Hubo más jolgorio entre los soldados cuando señalé detrás de Robin hacia el otro lado de la loma, donde asomaba una docena de los jinetes recién reclutados por Robin, que subían fatigosamente la lejana cuesta, llevando de las riendas a sus caballos aún espumeantes y nerviosos. Robin se giró, miró y sonrió con tristeza.

—Trabajamos en ello, Alan —dijo Robin—. Trabajamos duro en ello. Y todavía nos queda un poco de tiempo de aprendizaje antes de marchar a Ultramar.

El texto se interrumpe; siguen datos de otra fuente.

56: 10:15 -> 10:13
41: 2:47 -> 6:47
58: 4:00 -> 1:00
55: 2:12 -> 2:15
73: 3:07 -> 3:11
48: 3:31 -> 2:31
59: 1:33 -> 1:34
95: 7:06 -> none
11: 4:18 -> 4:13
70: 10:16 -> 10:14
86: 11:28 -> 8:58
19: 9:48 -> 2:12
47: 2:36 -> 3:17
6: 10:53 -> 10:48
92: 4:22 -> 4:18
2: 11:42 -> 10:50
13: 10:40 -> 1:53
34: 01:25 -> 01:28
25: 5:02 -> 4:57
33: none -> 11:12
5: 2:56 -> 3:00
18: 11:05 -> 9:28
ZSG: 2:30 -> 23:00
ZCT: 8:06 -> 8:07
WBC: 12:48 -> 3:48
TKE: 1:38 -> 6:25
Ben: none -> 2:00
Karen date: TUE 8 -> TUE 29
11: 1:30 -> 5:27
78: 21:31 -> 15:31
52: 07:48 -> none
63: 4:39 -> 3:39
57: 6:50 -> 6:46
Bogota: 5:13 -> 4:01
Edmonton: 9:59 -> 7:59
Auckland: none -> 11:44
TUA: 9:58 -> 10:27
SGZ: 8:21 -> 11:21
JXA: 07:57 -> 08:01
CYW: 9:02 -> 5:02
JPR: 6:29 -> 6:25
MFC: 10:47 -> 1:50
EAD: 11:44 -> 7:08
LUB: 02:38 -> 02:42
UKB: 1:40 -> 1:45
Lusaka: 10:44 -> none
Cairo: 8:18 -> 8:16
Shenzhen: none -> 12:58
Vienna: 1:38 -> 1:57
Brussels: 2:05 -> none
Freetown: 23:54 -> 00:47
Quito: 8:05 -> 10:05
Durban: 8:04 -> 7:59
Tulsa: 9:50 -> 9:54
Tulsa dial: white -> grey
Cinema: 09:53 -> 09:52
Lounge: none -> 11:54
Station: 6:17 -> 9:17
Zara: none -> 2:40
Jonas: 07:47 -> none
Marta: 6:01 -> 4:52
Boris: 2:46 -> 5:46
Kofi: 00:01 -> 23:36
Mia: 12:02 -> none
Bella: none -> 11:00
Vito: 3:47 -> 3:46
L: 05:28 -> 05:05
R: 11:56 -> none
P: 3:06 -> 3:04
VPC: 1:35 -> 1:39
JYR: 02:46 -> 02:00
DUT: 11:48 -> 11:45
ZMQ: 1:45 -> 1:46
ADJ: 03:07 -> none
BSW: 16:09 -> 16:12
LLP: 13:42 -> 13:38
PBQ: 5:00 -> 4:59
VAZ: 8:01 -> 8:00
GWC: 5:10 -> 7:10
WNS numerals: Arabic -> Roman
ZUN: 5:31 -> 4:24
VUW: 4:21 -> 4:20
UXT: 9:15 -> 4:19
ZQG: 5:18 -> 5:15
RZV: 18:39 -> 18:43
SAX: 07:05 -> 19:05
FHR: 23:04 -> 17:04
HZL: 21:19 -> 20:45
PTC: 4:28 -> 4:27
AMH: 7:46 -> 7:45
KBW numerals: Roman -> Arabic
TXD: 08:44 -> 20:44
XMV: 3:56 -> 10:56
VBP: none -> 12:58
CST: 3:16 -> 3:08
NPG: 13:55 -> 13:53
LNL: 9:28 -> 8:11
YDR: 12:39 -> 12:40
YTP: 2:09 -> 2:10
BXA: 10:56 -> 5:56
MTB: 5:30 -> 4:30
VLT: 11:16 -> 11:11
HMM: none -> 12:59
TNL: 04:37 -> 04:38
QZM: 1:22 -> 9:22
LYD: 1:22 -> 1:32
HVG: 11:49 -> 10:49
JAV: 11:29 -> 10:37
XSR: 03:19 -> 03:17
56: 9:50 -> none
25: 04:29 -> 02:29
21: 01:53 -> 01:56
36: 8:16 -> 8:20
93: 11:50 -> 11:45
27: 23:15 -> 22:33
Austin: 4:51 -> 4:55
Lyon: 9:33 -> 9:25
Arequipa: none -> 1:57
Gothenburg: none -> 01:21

—Son una condenada chusma sin disciplina, eso es lo que son. ¡Tendríais que desollar vivos a un montón de ellos! —estalló un hombre montado en un magnífico garañón bayo, que estaba junto a Robin. Lo miré con curiosidad. En las filas de aquella caballería pesada había muchas caras conocidas, y hasta el momento me habían saludado alegremente media docena de antiguos proscritos, pero aquél era un extraño para mí. Un hombre alto de edad mediana, obviamente un caballero por su forma de vestir, sus armas y la calidad de su caballo; tenía el cabello rubio color de arena y un rostro lleno de arrugas y sombrío, debido a su permanente ceño. Robin dijo:

—Te presento a sir James de Brus, mi nuevo capitán de caballería, el responsable de poner en la debida forma a estos bribones. Sir James, éste es Alan Dale, un viejo camarada, buen amigo y mi muy estimado
trouvère
.

—Encantado de conoceros —dijo sir James. Me di cuenta de que tenía un leve acento escocés—. Dale, Dale… —dijo un tanto desconcertado—. Creo que no conozco ese nombre. ¿Dónde se encuentran las tierras de vuestra familia?

Me contuve por instinto. Me avergonzaban mis humildes orígenes y aborrecía que me preguntaran por mi familia, sobre todo los miembros de la clase caballeresca, siempre aficionados a hablar de sus antepasados normandos como prueba de su superioridad. Dirigí una mirada sombría a aquel hombre y no contesté.